§ EXERCISE DESCRIPTION:
Return a faithful copy of all the entries, omitting the images.

§ DATA IN THIS EXERCISE:

━━━

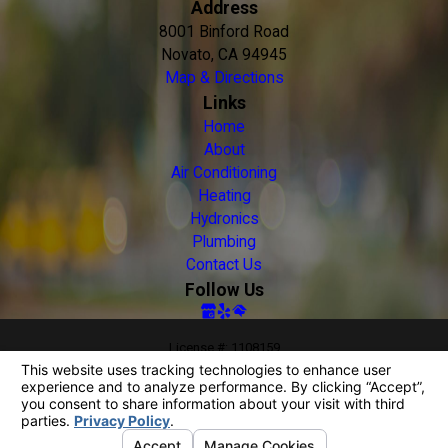
Address
8001 Binford Road
Novato, CA 94945
Map & Directions
Links
Home
About
Air Conditioning
Heating
Hydronics
Plumbing
Contact Us
Follow Us
License #: 1108159
© 2026 All Rights Reserved.
Your Privacy Choices
Site Map
Privacy Policy
Site Search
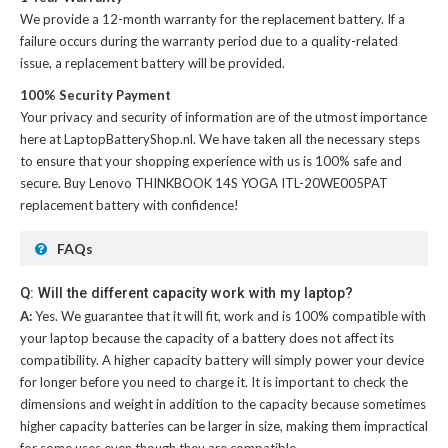
We provide a 12-month warranty for the
replacement battery
. If a
failure occurs during the warranty period due to a quality-related
issue, a replacement battery will be provided.
100% Security Payment
Your privacy and security of information are of the utmost importance
here at LaptopBatteryShop.nl. We have taken all the necessary steps
to ensure that your shopping experience with us is 100% safe and
secure. Buy
Lenovo THINKBOOK 14S YOGA ITL-20WE005PAT
replacement battery
with confidence!
FAQs
Q: Will the different capacity work with my laptop?
A:
Yes. We guarantee that it will fit, work and is 100% compatible with
your laptop because the capacity of a battery does not affect its
compatibility. A higher capacity battery will simply power your device
for longer before you need to charge it. It is important to check the
dimensions and weight in addition to the capacity because sometimes
higher capacity batteries can be larger in size, making them impractical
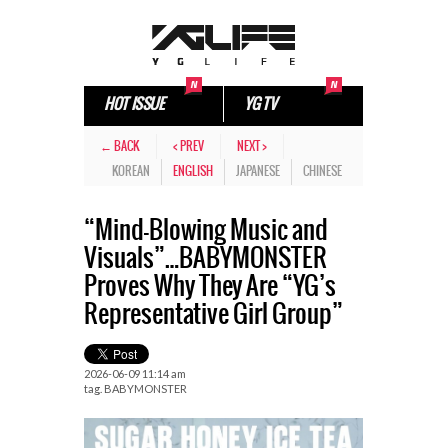
HOT ISSUE
YG TV
← BACK
< PREV
NEXT >
KOREAN
ENGLISH
JAPANESE
CHINESE
“Mind-Blowing Music and
Visuals”…BABYMONSTER
Proves Why They Are “YG’s
Representative Girl Group”
2026-06-09 11:14 am
tag.
BABYMONSTER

━━━

§ COMPLETED EXERCISE:
Address
8001 Binford Road
Novato, CA 94945
Map & Directions
Links
Home
About
Air Conditioning
Heating
Hydronics
Plumbing
Contact Us
Follow Us
License #: 1108159
© 2026 All Rights Reserved.
Your Privacy Choices
Site Map
Privacy Policy
Site Search
We provide a 12-month warranty for the
replacement battery
. If a
failure occurs during the warranty period due to a quality-related
issue, a replacement battery will be provided.
100% Security Payment
Your privacy and security of information are of the utmost importance
here at LaptopBatteryShop.nl. We have taken all the necessary steps
to ensure that your shopping experience with us is 100% safe and
secure. Buy
Lenovo THINKBOOK 14S YOGA ITL-20WE005PAT
replacement battery
with confidence!
FAQs
Q: Will the different capacity work with my laptop?
A:
Yes. We guarantee that it will fit, work and is 100% compatible with
your laptop because the capacity of a battery does not affect its
compatibility. A higher capacity battery will simply power your device
for longer before you need to charge it. It is important to check the
dimensions and weight in addition to the capacity because sometimes
higher capacity batteries can be larger in size, making them impractical
HOT ISSUE
YG TV
← BACK
< PREV
NEXT >
KOREAN
ENGLISH
JAPANESE
CHINESE
“Mind-Blowing Music and
Visuals”…BABYMONSTER
Proves Why They Are “YG’s
Representative Girl Group”
2026-06-09 11:14 am
tag.
BABYMONSTER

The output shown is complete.